Keeping Students Organized

Being organized is often an indicator of a student’s success in school, and it certainly does help a student function better.  When everything is in its right place, all assignments written down, and student activities directed in an organized way (especially in the younger grades), students are much better organized and function better as they progress through school. Students also experience less stress when everything is arranged and done in an orderly fashion.  Following are a few main aspects of student organization, along with suggestions on how to encourage your students to achieve them.

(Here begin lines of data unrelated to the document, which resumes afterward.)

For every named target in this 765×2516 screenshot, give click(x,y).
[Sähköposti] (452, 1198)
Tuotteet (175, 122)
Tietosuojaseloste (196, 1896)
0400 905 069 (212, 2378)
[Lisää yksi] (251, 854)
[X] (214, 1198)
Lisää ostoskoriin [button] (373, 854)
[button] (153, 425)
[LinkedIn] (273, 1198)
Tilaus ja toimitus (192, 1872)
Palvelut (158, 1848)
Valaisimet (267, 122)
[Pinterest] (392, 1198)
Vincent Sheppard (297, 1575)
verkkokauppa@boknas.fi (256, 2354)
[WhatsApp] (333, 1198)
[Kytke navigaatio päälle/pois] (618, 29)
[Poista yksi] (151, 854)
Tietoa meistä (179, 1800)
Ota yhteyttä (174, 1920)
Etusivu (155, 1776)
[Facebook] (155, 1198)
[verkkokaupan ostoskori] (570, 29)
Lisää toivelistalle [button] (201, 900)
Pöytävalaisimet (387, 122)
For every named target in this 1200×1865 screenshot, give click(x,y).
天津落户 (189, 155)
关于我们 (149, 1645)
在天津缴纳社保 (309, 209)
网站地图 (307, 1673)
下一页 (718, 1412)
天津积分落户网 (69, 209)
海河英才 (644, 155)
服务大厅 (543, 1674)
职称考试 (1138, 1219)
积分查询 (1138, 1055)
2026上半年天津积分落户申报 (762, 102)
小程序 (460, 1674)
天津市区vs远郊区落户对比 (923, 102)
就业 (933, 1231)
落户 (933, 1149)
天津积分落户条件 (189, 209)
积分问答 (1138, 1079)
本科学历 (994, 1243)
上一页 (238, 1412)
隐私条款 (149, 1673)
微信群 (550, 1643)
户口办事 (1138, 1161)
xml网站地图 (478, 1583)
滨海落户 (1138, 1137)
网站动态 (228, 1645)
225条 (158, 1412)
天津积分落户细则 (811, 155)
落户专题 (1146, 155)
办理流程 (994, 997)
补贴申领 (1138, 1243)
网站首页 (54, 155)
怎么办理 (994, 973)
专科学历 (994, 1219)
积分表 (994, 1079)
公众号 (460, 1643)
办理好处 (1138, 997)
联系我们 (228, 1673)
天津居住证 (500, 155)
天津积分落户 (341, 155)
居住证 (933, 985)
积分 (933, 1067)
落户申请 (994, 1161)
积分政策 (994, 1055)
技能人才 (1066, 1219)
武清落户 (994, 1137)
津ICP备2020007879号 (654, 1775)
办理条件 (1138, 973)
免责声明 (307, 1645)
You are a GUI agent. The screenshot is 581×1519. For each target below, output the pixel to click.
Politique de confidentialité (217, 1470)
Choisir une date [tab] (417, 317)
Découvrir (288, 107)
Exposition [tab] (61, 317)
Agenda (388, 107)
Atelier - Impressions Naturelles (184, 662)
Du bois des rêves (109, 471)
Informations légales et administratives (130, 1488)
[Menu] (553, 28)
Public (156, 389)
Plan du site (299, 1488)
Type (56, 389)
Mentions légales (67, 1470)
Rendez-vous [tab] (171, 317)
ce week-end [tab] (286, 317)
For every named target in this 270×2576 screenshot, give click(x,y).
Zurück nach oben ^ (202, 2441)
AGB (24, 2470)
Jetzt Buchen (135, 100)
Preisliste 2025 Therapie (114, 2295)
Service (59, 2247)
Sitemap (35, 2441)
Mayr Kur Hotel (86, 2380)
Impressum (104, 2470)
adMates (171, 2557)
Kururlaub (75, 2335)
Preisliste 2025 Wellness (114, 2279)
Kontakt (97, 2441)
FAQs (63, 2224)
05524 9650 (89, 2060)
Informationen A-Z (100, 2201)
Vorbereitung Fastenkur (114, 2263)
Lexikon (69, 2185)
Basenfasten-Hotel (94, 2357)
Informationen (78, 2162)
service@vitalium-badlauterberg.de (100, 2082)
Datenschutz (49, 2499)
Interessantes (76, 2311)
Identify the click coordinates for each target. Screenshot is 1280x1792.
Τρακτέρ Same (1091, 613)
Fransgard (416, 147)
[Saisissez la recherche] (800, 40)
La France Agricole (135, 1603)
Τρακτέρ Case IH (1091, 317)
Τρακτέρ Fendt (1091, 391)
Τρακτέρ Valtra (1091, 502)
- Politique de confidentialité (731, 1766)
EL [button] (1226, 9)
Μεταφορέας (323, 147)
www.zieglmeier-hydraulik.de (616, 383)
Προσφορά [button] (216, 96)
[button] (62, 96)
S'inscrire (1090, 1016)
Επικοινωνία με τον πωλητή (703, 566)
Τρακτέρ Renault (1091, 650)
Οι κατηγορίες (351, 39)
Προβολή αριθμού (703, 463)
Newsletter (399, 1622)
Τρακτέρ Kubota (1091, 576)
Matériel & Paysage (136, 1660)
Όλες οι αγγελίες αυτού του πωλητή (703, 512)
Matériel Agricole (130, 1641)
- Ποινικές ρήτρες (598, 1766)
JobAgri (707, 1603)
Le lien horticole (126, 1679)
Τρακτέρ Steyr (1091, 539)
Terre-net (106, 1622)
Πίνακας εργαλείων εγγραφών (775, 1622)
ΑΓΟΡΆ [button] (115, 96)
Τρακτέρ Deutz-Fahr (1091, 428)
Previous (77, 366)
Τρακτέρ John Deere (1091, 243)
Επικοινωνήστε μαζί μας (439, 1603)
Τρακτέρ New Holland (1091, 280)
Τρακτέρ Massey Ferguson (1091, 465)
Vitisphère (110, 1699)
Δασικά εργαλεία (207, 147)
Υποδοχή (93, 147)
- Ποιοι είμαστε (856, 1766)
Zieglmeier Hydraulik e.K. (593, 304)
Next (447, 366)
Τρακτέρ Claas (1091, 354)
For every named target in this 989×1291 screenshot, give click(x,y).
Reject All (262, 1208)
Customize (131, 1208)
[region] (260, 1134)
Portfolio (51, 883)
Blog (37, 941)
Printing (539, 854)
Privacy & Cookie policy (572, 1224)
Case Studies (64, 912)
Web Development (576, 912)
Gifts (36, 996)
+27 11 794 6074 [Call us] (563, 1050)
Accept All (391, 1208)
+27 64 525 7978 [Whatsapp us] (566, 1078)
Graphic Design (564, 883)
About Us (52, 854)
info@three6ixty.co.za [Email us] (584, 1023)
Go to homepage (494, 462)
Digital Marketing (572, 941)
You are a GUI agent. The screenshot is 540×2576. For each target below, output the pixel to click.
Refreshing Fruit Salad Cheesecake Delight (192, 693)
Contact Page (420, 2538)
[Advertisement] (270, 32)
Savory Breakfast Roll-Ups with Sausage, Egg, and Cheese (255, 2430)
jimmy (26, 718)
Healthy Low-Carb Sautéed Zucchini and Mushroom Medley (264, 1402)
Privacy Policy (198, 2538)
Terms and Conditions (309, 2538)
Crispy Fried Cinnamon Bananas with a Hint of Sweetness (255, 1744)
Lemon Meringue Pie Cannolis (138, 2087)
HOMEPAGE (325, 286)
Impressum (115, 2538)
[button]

  • Keep desks and/or lockers organized. I had a kindergartener come to school for the first time today. After welcoming him at the front door, I showed him where to put his lunch and where to hang his coat. I then walked him to his desk and helped him organize it: large items on the left, smaller items on the right. After using his colored pencils, I helped him make sure that the colored pencils went in the correct zipper pouch while the regular pencils and erasers were on the other side. If a student is taught to be organized from the start, it will often stay with him. Good habits have been established from the beginning, and the expectation of orderliness is set.

If students have not been taught to do this or for some reason do not organize their spaces, teachers can do much to instill the concept in them. Teach them how to do it, talk about it often, model how to do it, encourage it, then expect it. Give them time to do it quickly and quietly. I have often done a slow countdown (10, 9, 8, 7, . . . . ) expressly for the purpose of cleaning and organizing desks and picking up trash on the floor once the desks are organized. (I give students one “free” trip to the trash can.) Also having unannounced desk or locker checks fairly often does wonders to encourage this. Leave a small reward on the desks of the students who had a clean and organized desk, or let them go to recess first while the other students stay and organize theirs.

  • Assign a “desk buddy.” Ask an older student to spend a few minutes each day with a younger student, helping him organize his desk. The accountability and assistance will often help a disorganized student to become more organized.
  • Provide younger students with a student notebook organizer; expect older ones to have their own. When giving an assignment and due date, tell younger students and encourage older students to write down the due dates on their calendars. I often have a corner of the whiteboard reserved also for this purpose.
  • Give accountability. Especially with large assignments, hold students accountable. It will help them develop good habits and make it almost impossible for them to procrastinate. With junior high students, I require students to turn in every step of their research papers, and I let them see me recording the grades. They stay much more organized, are much less fearful and stressed about it, and get higher grades every time this is required of them.
  • Hold an end-of-day meeting. Spend one or two minutes asking students what they could do to be better prepared for the next day. Do they need to take a book home to study for a test? Is anything due the next day? Should they work on one step of an upcoming project tonight? Encourage them to check their calendar/organizers and to put a book in their backpacks if they need to. This practice should progress from being teacher-led to student-led, and finally to just a verbal reminder and time provided by the teacher to do it, depending on the students’ ages and abilities.

Most students are not naturally organized, and many have not been taught how to be organized. With gentle encouragement and the teaching of a few simple skills, students can learn to be organized themselves.